More asset owners are leveraging technology to take the grunt work out of and improve transparency in alternatives managers research, especially as the asset class is gaining favour among investors.
The entire investment management industry is evolving at breakneck speeds, including the process of identifying proficient external asset managers, and monitoring an increasingly complex portfolio. More institutional investors are digitising the operational due-diligence framework so that potential risks and compliance issues are flagged in a timely way.
They are looking to dedicated technology platforms to perform robust quantitative analysis of large data sets and dig into qualitative information, according to Giulia Baiocchi, Asia Pacific director at DiligenceVault.

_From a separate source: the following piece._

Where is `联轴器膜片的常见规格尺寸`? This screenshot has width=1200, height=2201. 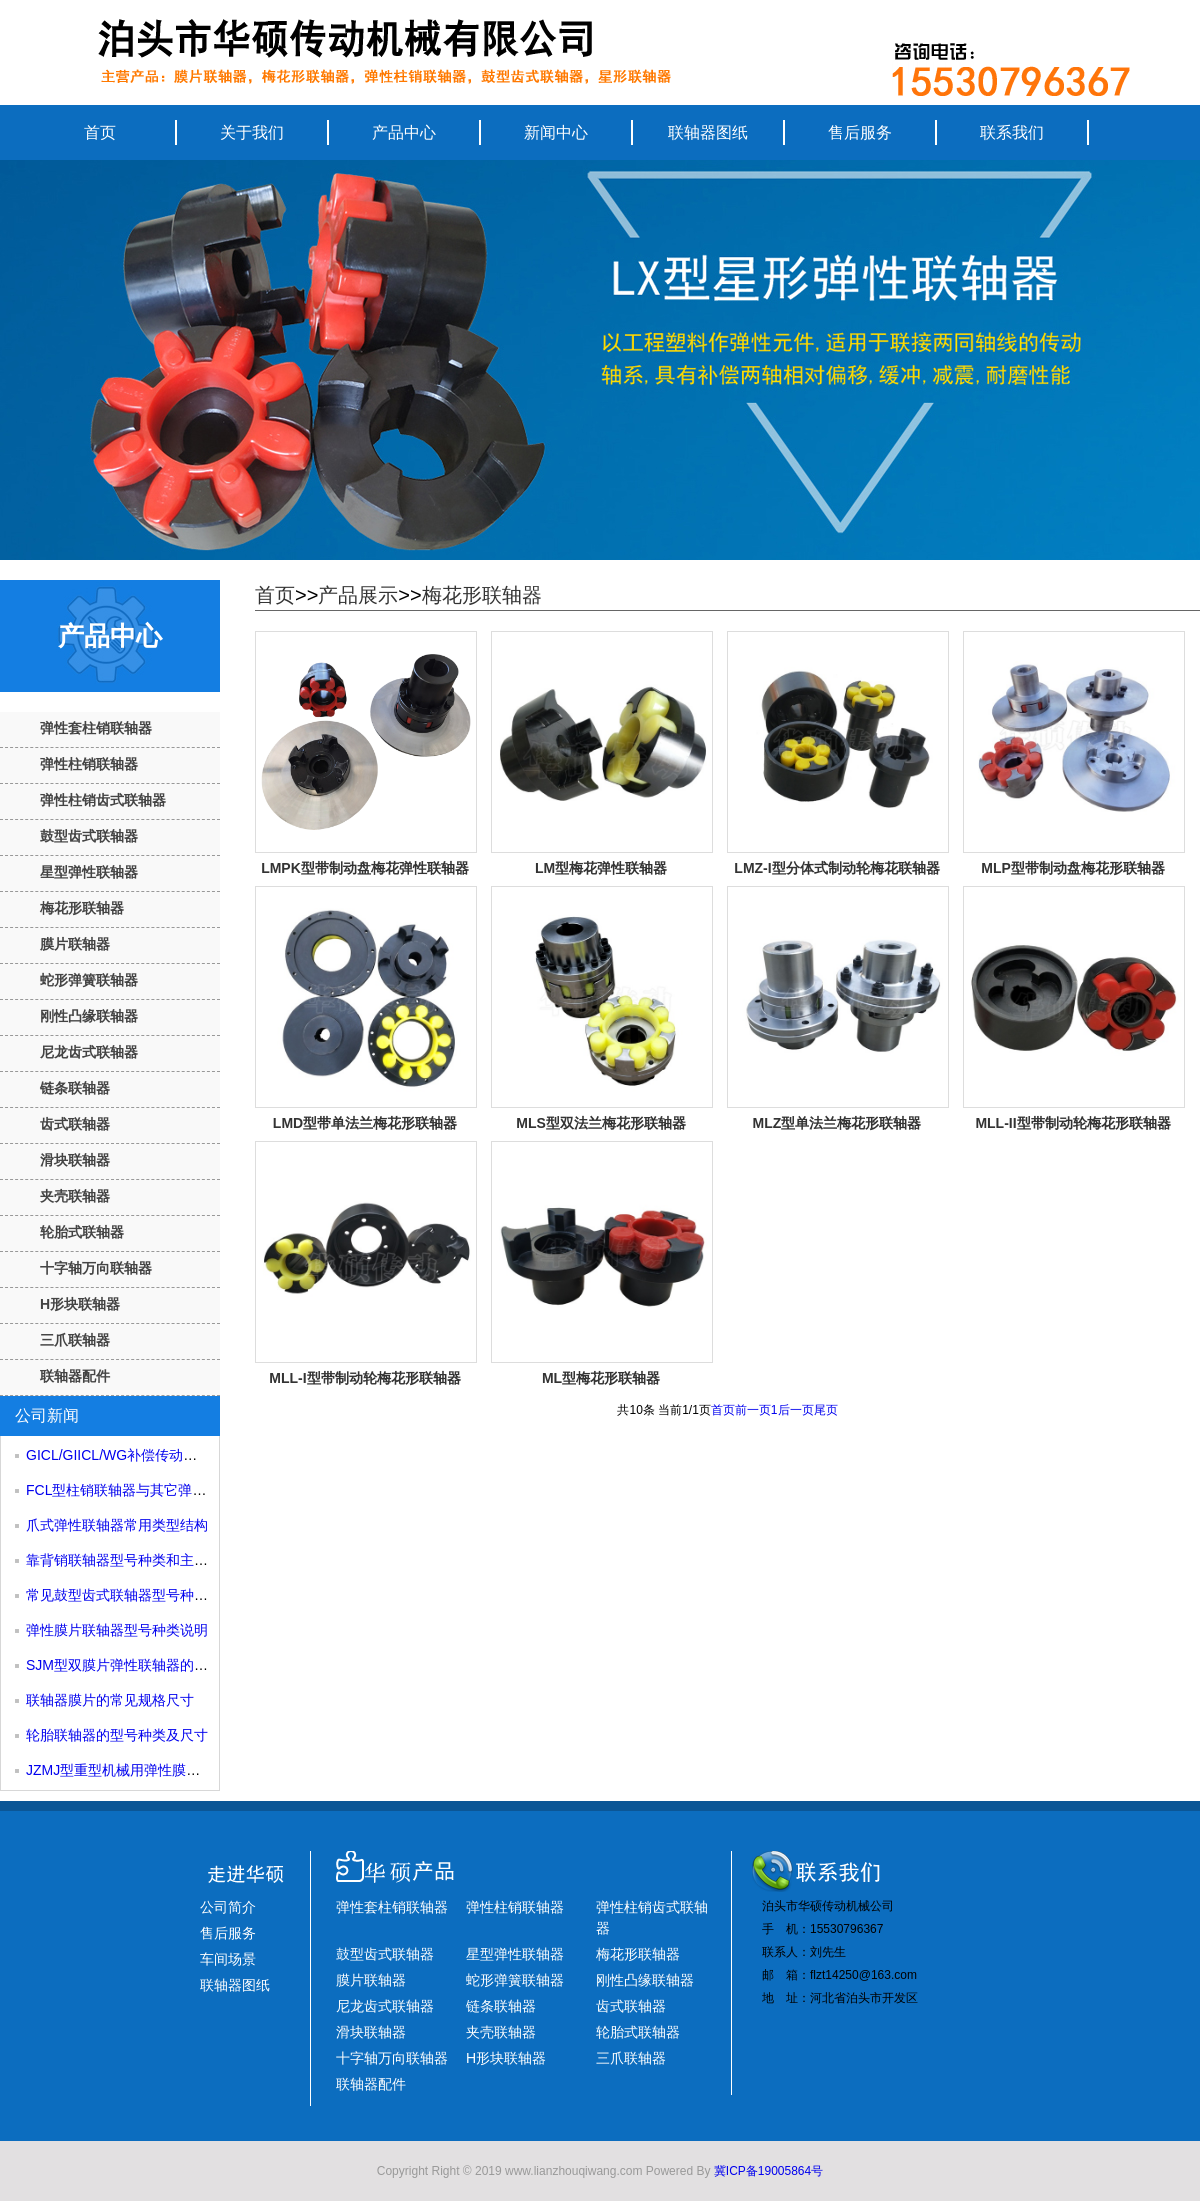 联轴器膜片的常见规格尺寸 is located at coordinates (110, 1700).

“The goal here is not only to boost the success rate of selecting the best managers, but also to minimise costly errors arising from operational and manager-related idiosyncratic risks,” Baiocchi said.
These platforms help investment managers collect and organise their content and data to reduce time spent on manual processes. With the ability to digitise and automate request-for-proposals (RFPs) and due diligence questionnaires (DDQs), managers researchers can increase the scale of the initial screening processes.
Asset owners and capital allocators can stay more informed, garner the best insights and drive faster decision-making by utilising a systematic way of prioritising key data points via flags and scoring systems.
In this way, they can improve the quality of manager monitoring, get ahead of known issues and strengthen clients’ trust by bringing timely information to the table.
The adoption of technology in manager research is particularly important for alternatives investments, which require a more robust vetting process as they are more nuanced, customised, and complex than traditional assets.
Alternatives also carry much higher liquidity risks, particularly in the private equity space, where investors’ capital is locked up for longer periods, making it harder to cash out when markets go south, or when a manager is a subject of idiosyncratic risk factor.
“Given the growing prominence of alternatives in the investment portfolios, asset owners should take a closer look at their manager due-diligence framework and reevaluate whether their current processes can effectively and efficiently screen for, research, and monitor these opportunities,” she said.
Asset allocators are also encouraged to pay close attention to quantitative as well as qualitative factors in these evaluations.
Qualitative factors such as a manager’s philosophy, culture, personnel, and business processes can most effectively predict managers’ future performance, according to a 2020 survey from the Chartered Alternative Investment Analyst Association (CAIA).
“All of this underscores how crucial it is for asset owners to leverage technology to minimise burdensome manual processes and unlock access to structured, usable and timely data as it allows them to devote time to gain better knowledge of their managers,” Baiocchi said.
THE RISING APPEAL OF ALTERNATIVES
Despite the severe economic and social impact brought on by the Covid-19 pandemic, alternative investments have grown significantly in the Asia Pacific (Apac) region.
Alternative assets under management (AUM) in the region totalled $3.3 trillion in 2020 and is expected to more than double to $6.9 trillion by 2025, thanks to a boom across private equity, hedge funds, and infrastructure assets, according to research from PricewaterhouseCoopers.
The factors fuelling the popularity of alternatives in Asia are similar to those underpinning the dramatic evolution in Asia’s demographics and economies. For instance, urbanisation in the region has led to a surge in the demand for infrastructure, driving private investments into the sector.
On the other hand, China’s rapidly liberalising financial services sector will be fertile ground for deal-makers over the next five years, according to Preqin. In the Apac region, venture capital is expected to remain one of the fastest growing areas through 2025, with internet and technology investments poised to attract the most interest within that asset class.
Current market conditions are conducive to alternative investing as well. The Covid-19 era has ushered in ultra-low interest rates and higher equity-market volatility, a combination that has spurred many institutional investors to look for loftier returns and diversification.
According to an ongoing survey conducted by AsianInvestor’s Asset Owner Insights, most institutional investors in the region are planning to increase their allocations to alternatives.
When asked about the reasons for investing in alternatives, 35% of them cited absolute returns, followed by long-term historical outperformance over public investments (27%) and portfolio diversification (20%), according to preliminary results of the survey from about 50 asset owners in Apac.